§ **Work instruction**
Filter the records below for the word "within". Copy each line that holds it.

[[ Given records, beginning ]]

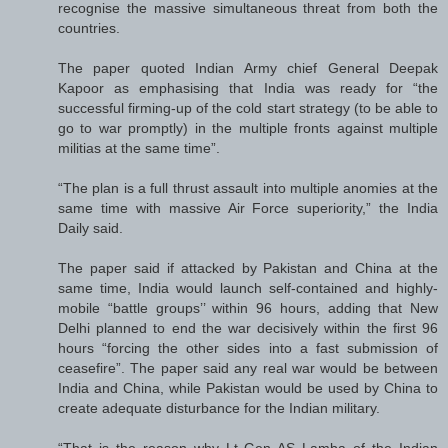
recognise the massive simultaneous threat from both the
countries.
The paper quoted Indian Army chief General Deepak
Kapoor as emphasising that India was ready for “the
successful firming-up of the cold start strategy (to be able to
go to war promptly) in the multiple fronts against multiple
militias at the same time”.
“The plan is a full thrust assault into multiple anomies at the
same time with massive Air Force superiority,” the India
Daily said.
The paper said if attacked by Pakistan and China at the
same time, India would launch self-contained and highly-
mobile “battle groups’’ within 96 hours, adding that New
Delhi planned to end the war decisively within the first 96
hours “forcing the other sides into a fast submission of
ceasefire”. The paper said any real war would be between
India and China, while Pakistan would be used by China to
create adequate disturbance for the Indian military.
“That is the reason why Lt Gen AS Lamba of the Indian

[[ Given records, end ]]

§ **Output for this exercise**
mobile “battle groups’’ within 96 hours, adding that New
Delhi planned to end the war decisively within the first 96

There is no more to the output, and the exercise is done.